The Soul of Christianity: Restoring the Great Tradition (Plus) - Huston Smith

"The Soul of Christianity: Restoring the Great Tradition (Plus)" of Huston Smith 
How to judge this book ?
  • The first half (from "Preface" up to "Part One - The Christian worldview") is a great read, with plenty of material to quote from; 
  • but from Part Two - The Christian Story" onwards, the book becomes plainly boring... because it wants so much to emphasize the Love-aspect, while any reader knows that the Christian realities, throughout history, remain a mixed bag of Love and Terror.
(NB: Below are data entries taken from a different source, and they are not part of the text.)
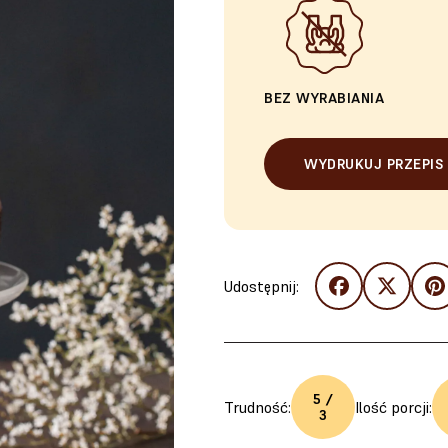
BEZ WYRABIANIA
WYDRUKUJ PRZEPIS
Udostępnij:
5 /
Trudność:
Ilość porcji:
3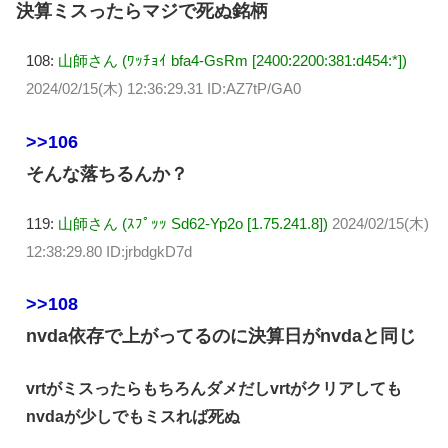
決算ミスったらマジで死ぬ銘柄
108:
山師さん (ﾜｯﾁｮｲ bfa4-GsRm [2400:2200:381:d454:*])
2024/02/15(木) 12:36:29.31 ID:AZ7tP/GA0
>>106
そんな落ちるんか？
119:
山師さん (ｽﾌﾟｯｯ Sd62-Yp2o [1.75.241.8])
2024/02/15(木)
12:38:29.80 ID:jrbdgkD7d
>>108
nvda依存で上がってるのに決算日がnvdaと同じ
vrtがミスったらもちろんダメだしvrtがクリアしても
nvdaが少しでもミスれば死ぬ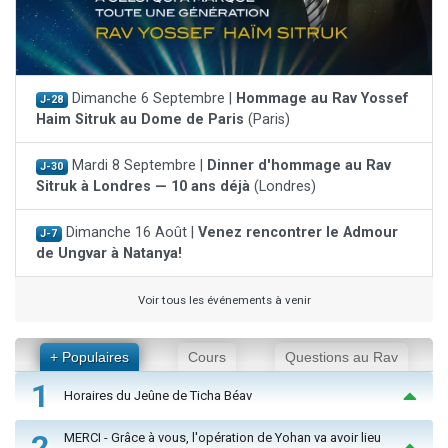
Dimanche 6 Septembre |
Hommage au Rav Yossef
J-28
Haim Sitruk au Dome de Paris
(Paris)
Mardi 8 Septembre |
Dinner d'hommage au Rav
J-30
Sitruk à Londres — 10 ans déjà
(Londres)
Dimanche 16 Août |
Venez rencontrer le Admour
J-7
de Ungvar à Natanya!
Voir tous les événements à venir
+ Populaires
Cours
Questions au Rav
1
Horaires du Jeûne de Ticha Béav
2
MERCI - Grâce à vous, l'opération de Yohan va avoir lieu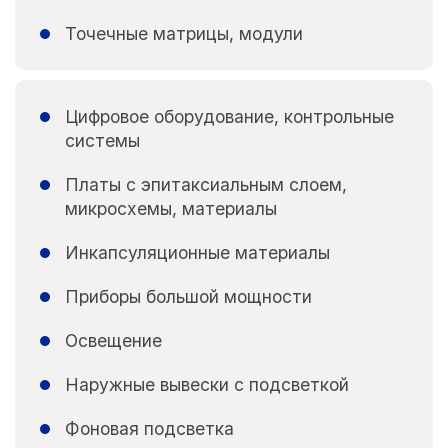
Точечные матрицы, модули
Цифровое оборудование, контрольные
системы
Платы с эпитаксиальным слоем,
микросхемы, материалы
Инкапсуляционные материалы
Приборы большой мощности
Освещение
Наружные вывески с подсветкой
Фоновая подсветка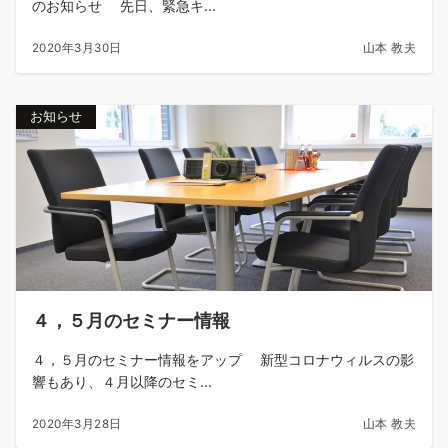
のお知らせ 先日、緊急キ...
2020年3月30日
山本 教夫
お知らせ
４，５月のセミナー情報
４，５月のセミナー情報をアップ 新型コロナウィルスの影
響もあり、４月以降のセミ...
2020年3月28日
山本 教夫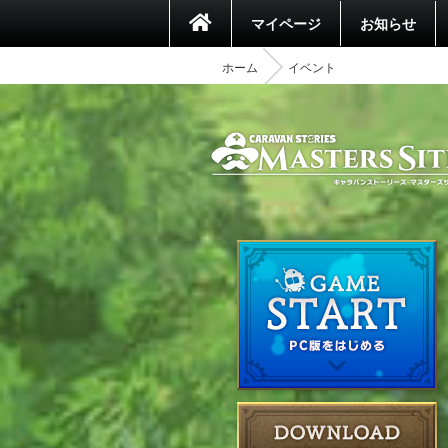
マイページ
お知らせ
ホーム
イベント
  • only from "The mind of the church" chapter onwards, which provides a definition of the foundational points in Christian theology, it becomes interesting again.
.
Quotes:
p xxi
Peter Berger: 
"If anything characterizes modernity,
it is the loss of the sense of transcendence -  of a reality that exceeds and compasses our everyday affairs."
.
We are seeing the culmination of a two-century transformation of 
  • liberal theology into ethical philosophy, and 
  • piety into morality.
Morality has become the foundation of liberal Christianity, rather than the reverse, and as a result the authority of religion has waned along with the mystery of the sacred. This capitulation to secularism is disastrous because, as Saul Bellow said, "it is hard to see how modern man can survive on what he now gets from his conscious life - now that there is a kind of veto against impermissible thoughts, the most impermissible being the notion that 
man might have 
a spiritual life he is not conscious of 
which reaches out for transcendence."
.
xxii
Plotinus saw clearly that "he who beholds beauty becomes beautiful", but beauty has ceased to be a presiding word among artists. It has been largely replaced with impact through various channels.
.
p.xxiv
Individualism:
Modernity induces us to believe that there is no right higher than the right to choose what one beliefs, wants, needs or must possess. This gives us "the culture of narcissism" that Christopher Lasch described in his book by that title. We believe that our wills are 
  • sovereign because unpremised, 
  • free because spontaneous and 
  • the highest endowment we have.
The poet Rilke points out the consequence: "Let's be honest about it: we don't have a theater today any more than we have a God ; for (both) these community is needed."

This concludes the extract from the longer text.